RoboPearls, an editable video simulation framework for robotic manipulation. RoboPearls reconstructs photo-realistic scenes with semantic features from demonstration videos. Then, with various simulation operators, RoboPearls leverages multiple LLM agents to process user commands into specific editing functions. Furthermore, RoboPearls utilizes a VLM to analyze learning issues and generate corresponding simulation demands to enhance robotic performance.

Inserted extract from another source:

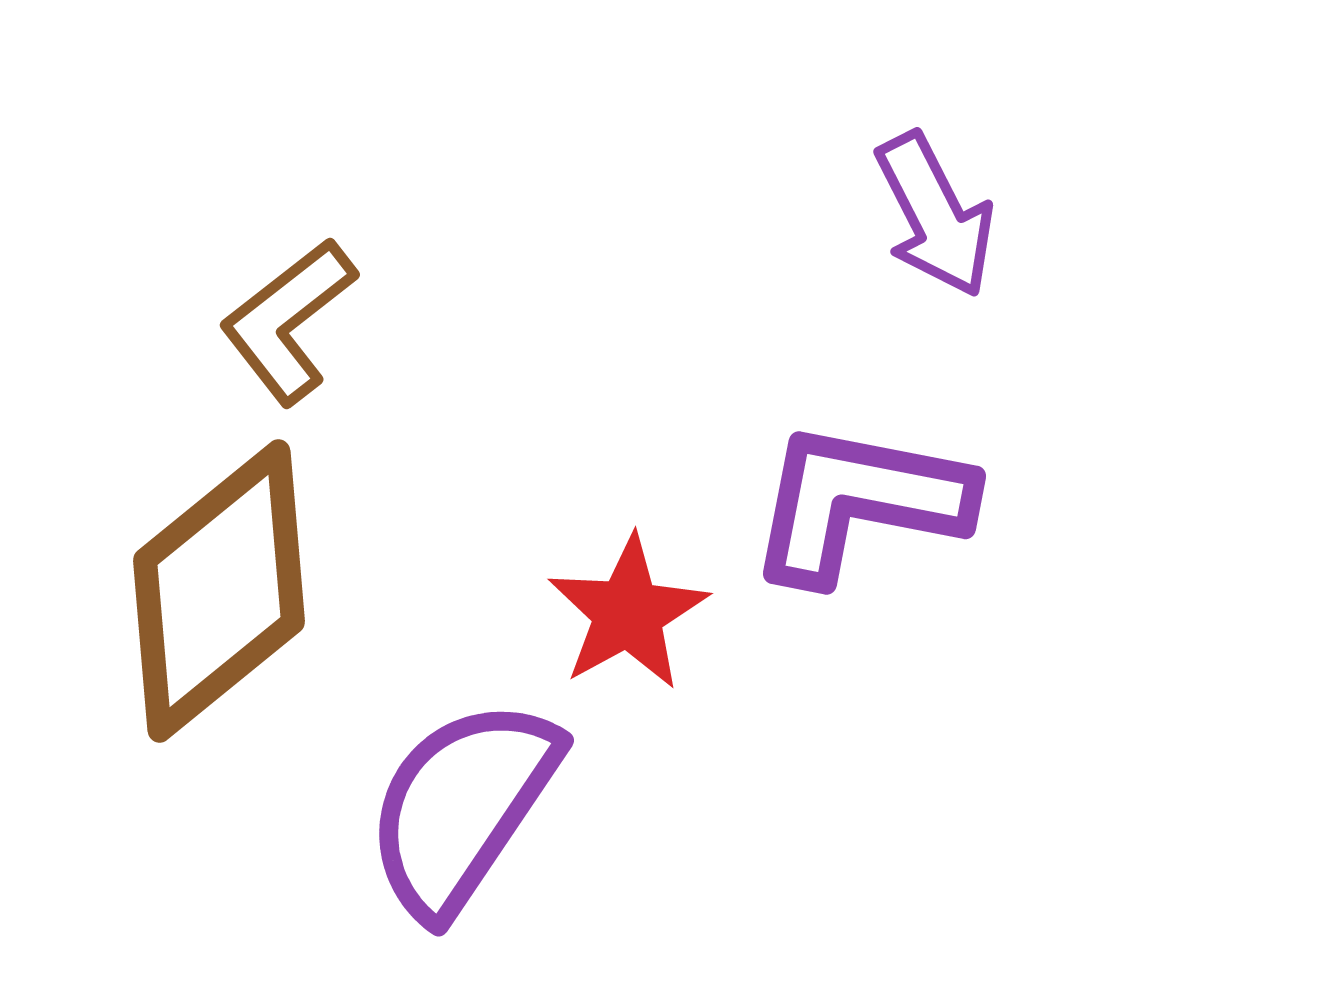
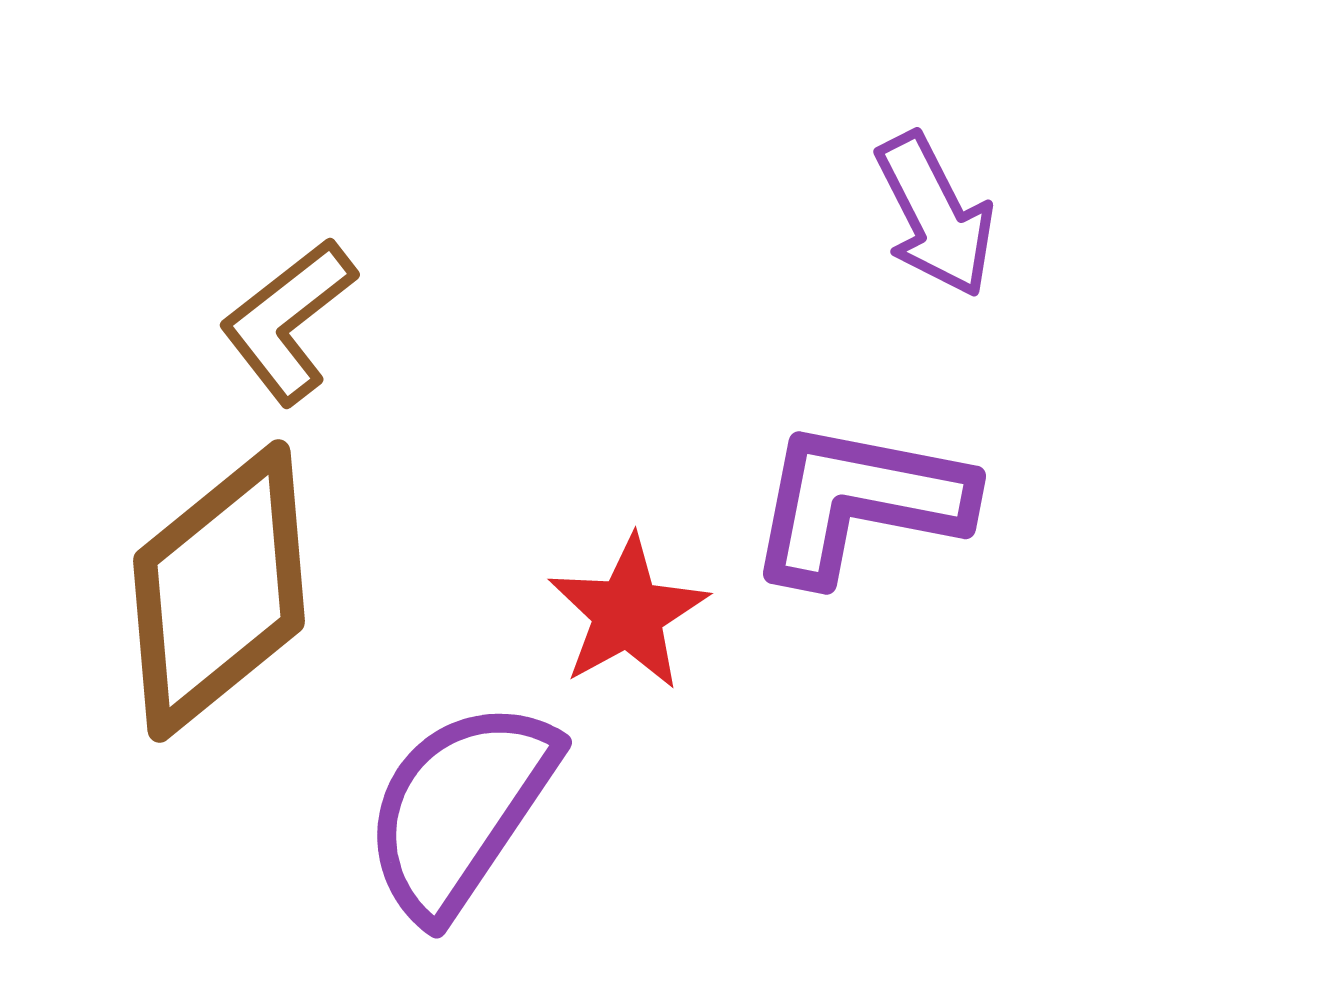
purple semicircle: moved 2 px left, 2 px down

The development of generalist robot manipulation policies has seen significant progress, driven by large-scale demonstration data across diverse environments. However, the high cost and inefficiency of collecting real-world demonstrations hinder the scalability of data acquisition. While existing simulation platforms enable controlled environments for robotic learning, the challenge of bridging the sim-to-real gap remains. To address these challenges, we propose RoboPearls, an editable video simulation framework for robotic manipulation. Built on 3D Gaussian Splatting (3DGS), RoboPearls enables the construction of photo-realistic, view-consistent simulations from demonstration videos, and supports a wide range of simulation operators, including various object manipulations, powered by advanced modules like Incremental Semantic Distillation (ISD) and 3D regularized NNFM Loss (3D-NNFM). Moreover, by incorporating large language models (LLMs), RoboPearls automates the simulation production process in a user-friendly manner through flexible command interpretation and execution. Furthermore, RoboPearls employs a vision-language model (VLM) to analyze robotic learning issues to close the simulation loop for performance enhancement. To demonstrate the effectiveness of RoboPearls, we conduct extensive experiments on multiple datasets and benchmarks, including RLBench, COLOSSEUM, Ego4D, and Open X-Embodiment, which demonstrate our satisfactory simulation performance.
The RoboPearls Framework. (a) RoboPearls extends the Gaussian representation to reconstruct dynamic scenes with semantic features from demonstration videos. (b) RoboPearls includes and refines various simulation operators. (c) RoboPearls leverages multiple LLM agents to automate and streamline the simulation production process following user natural language commands.